# My kid and friends did this...



## Night Owl (Feb 28, 2008)

I bought this at Salvation Army a couple of months ago for 99 cents. Gave paintbrushes to the kids, set out a little bit of Glo-paint from Micheal's and some Gain detergent. I provided the blacklight, and here you go... I kinda' think they kicked butt!
















P.S... It was messy


----------



## Fiend4Halloween (Aug 28, 2008)

The kids did a great job! The blue and yellowish paint together is a nice effect and the light inside the pumpkin is a nice contrast against the darker outside color.


----------



## CreepyCanmore (Mar 27, 2007)

That both looks great (especially for the price) and sounds like it was fun to make. I especially like the orange eyes.


----------



## Night Owl (Feb 28, 2008)

I can't wait to tell them you said that! I think I might have some future haunters in the making... They'll be so proud.


----------



## turtle2778 (Jul 9, 2006)

That is an excellet job. YOU should be so proud. WOW!!


----------



## Revenant (Mar 17, 2007)

That looks awesome!


----------



## Moon Dog (Oct 3, 2006)

Looks great and it a good way to get the kids involved!


----------



## Sickie Ickie (Jun 20, 2006)

That looks very Haunted Mansion-ish! Look out Disneyland!


----------



## Bloodhound (Oct 16, 2007)

Wow!!! The kids did a fantastic job!


----------



## Bone Dancer (Oct 7, 2005)

They get an A+


----------



## Night Owl (Feb 28, 2008)

Thanks, ya'll. They really got a kick out of it. They're aged 7, 9 and 10. Now they want to find more projects to do with the dertergent. I think we'll make some guaze ghosts next.

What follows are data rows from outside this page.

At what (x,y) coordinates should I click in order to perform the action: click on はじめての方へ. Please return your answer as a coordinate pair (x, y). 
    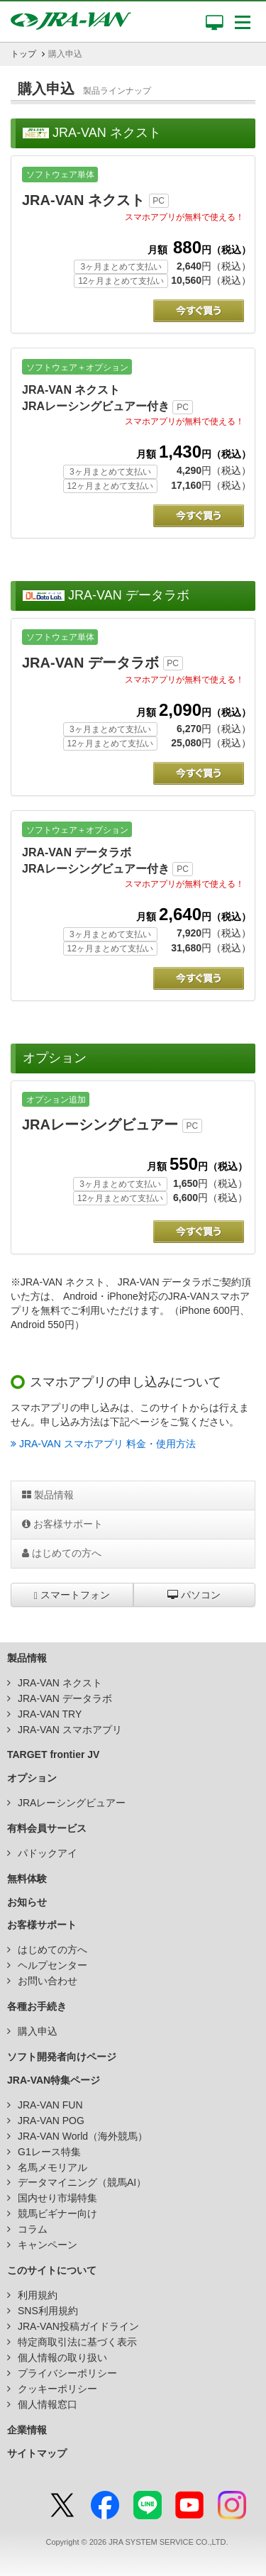     Looking at the image, I should click on (61, 1553).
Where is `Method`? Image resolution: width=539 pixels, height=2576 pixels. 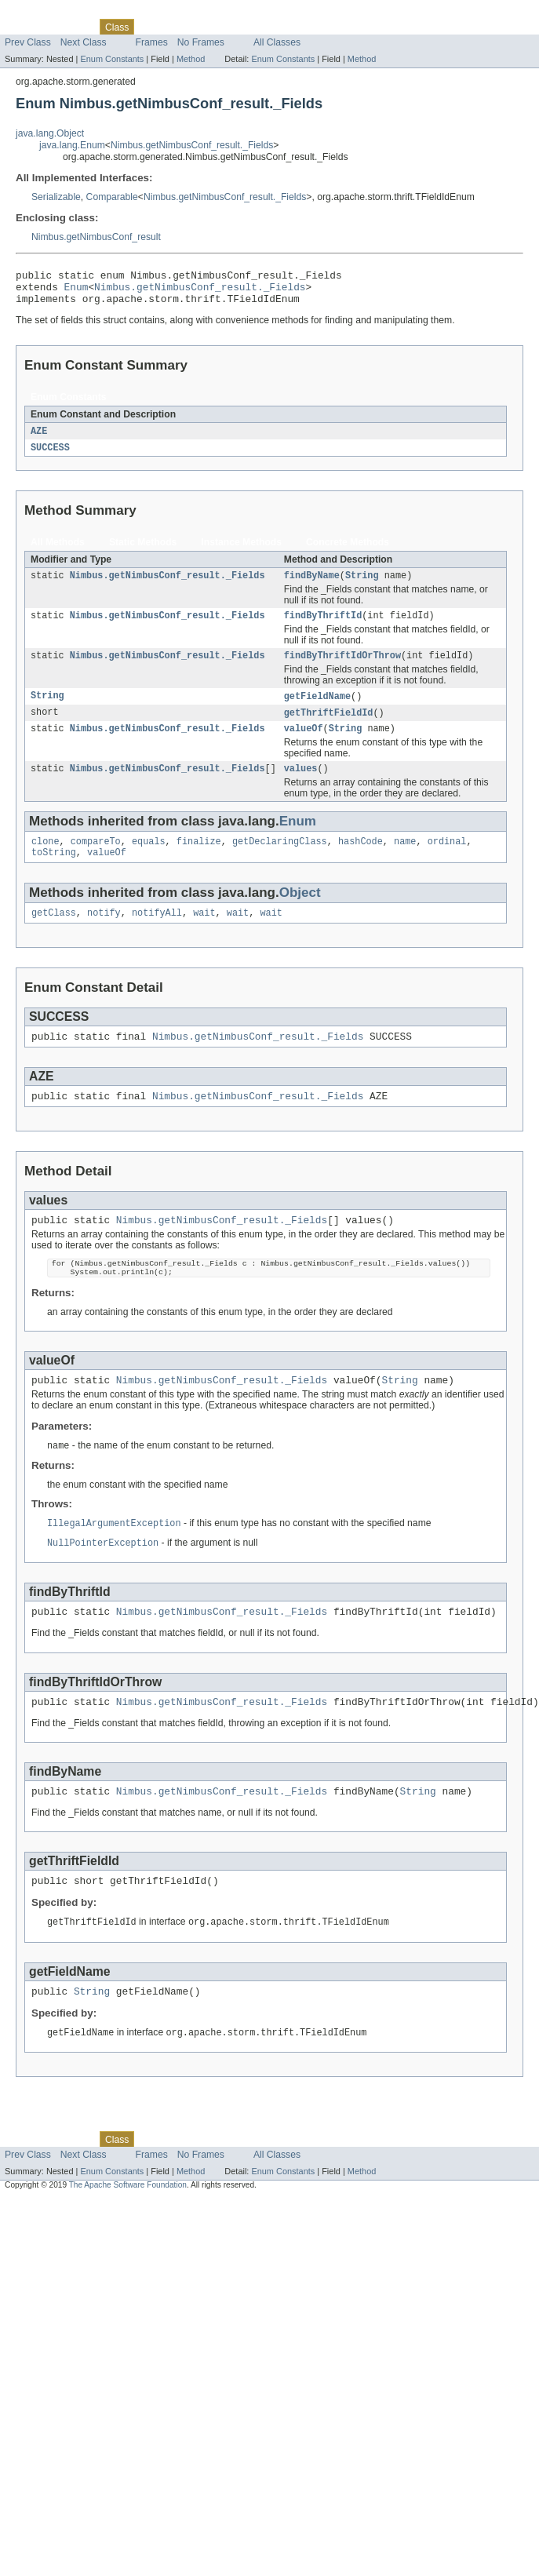 Method is located at coordinates (191, 59).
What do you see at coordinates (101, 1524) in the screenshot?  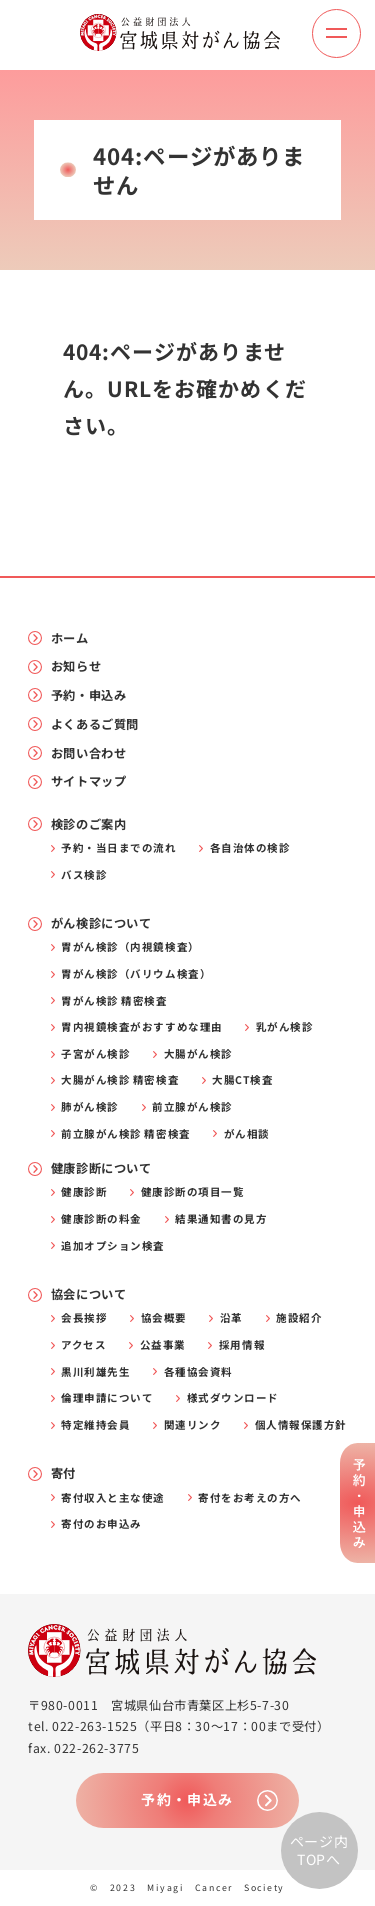 I see `寄付のお申込み` at bounding box center [101, 1524].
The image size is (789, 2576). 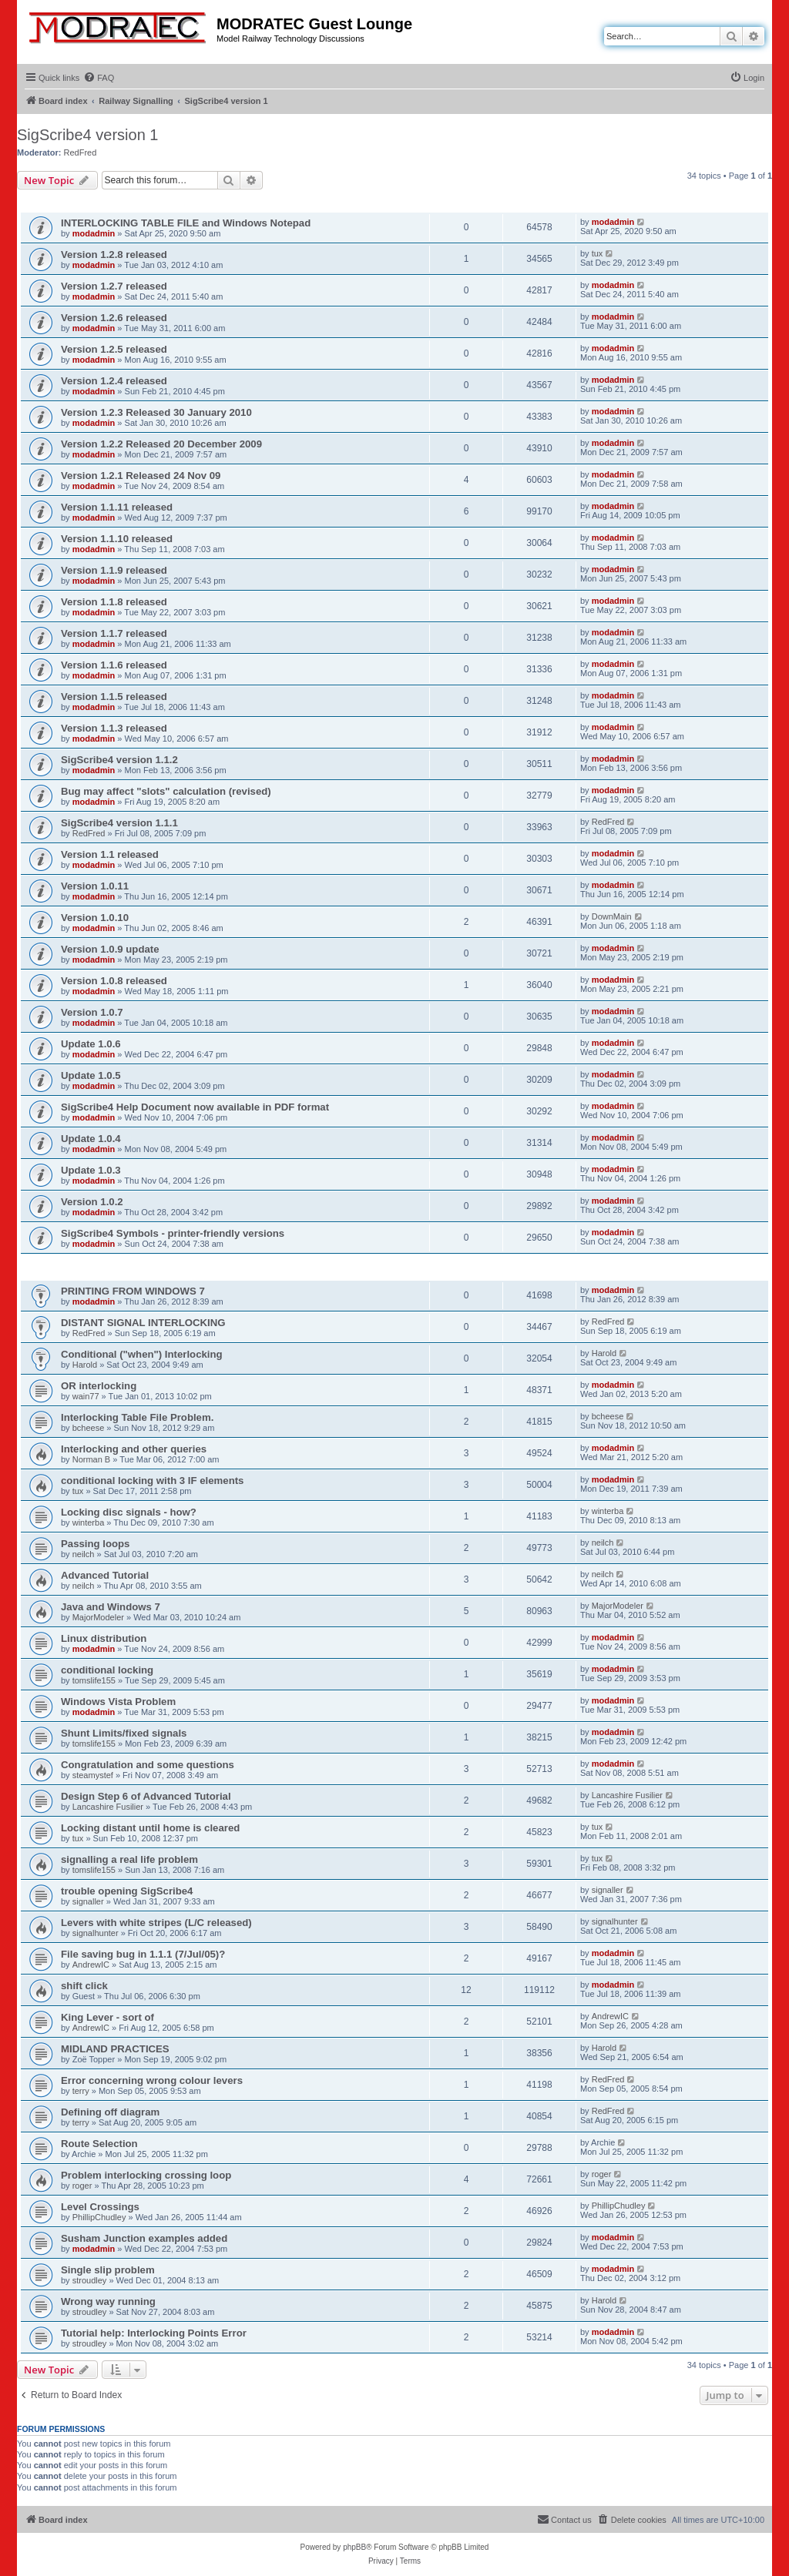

BTW, I just told my husband I was doing the laundry and he said "Huh... more Halloween today?"  That little smart-ass!


----------



## throughthepatch (Sep 3, 2008)

That is great!
Your kids rock!


----------



## dynoflyer (Oct 8, 2006)

Your kids really did a great job! They'll have a good time showing off their handiwork to their friends on Halloween, too!


----------



## beelce (Jul 21, 2007)

That looks awesome!


----------



## AzKittie74 (Aug 10, 2007)

They did a great job! I love it!!


----------



## Haunted Bayou (Feb 16, 2007)

Fantastic... much better than I could have done.
Be sure to post the ghosts. LOL!


----------



## Merlin (The Quiet One) (Feb 23, 2006)

Great job, Kids!


----------



## Lilly (Jun 13, 2006)

wow very creative...little propmakers they are!
Great Job guys


----------



## Tyler (Jul 17, 2008)

Cool, that thing just GLOWS! It will look great under a black light, they certainly did a fantastic job, cant wait to see the ghosts!


----------



## GothicCandle (Mar 26, 2007)

ooooo I like I like!!!


----------



## Lady Nyxie (Aug 30, 2006)

They DID do an awesome job.


----------



## monty1269 (Sep 24, 2008)

Night Owl said:


> .....and some Gain detergent....


Clearly I'm new. What's the Gain do!?!?!?!?! (besides to help with the clean-up.)


----------



## Death's Door (Mar 22, 2006)

The colors - the colors!!!! I love it!!!!


----------



## cerinad (Jun 23, 2008)

Wow! they did a really great job!


----------



## NickG (Sep 12, 2006)

that's really neat!


----------



## Draik41895 (Oct 25, 2008)

thats fantastic,awesome.



Clearly I'm new. What's the Gain do!?!?!?!?![/QUOTE said:


> it glows under the blacklight.


----------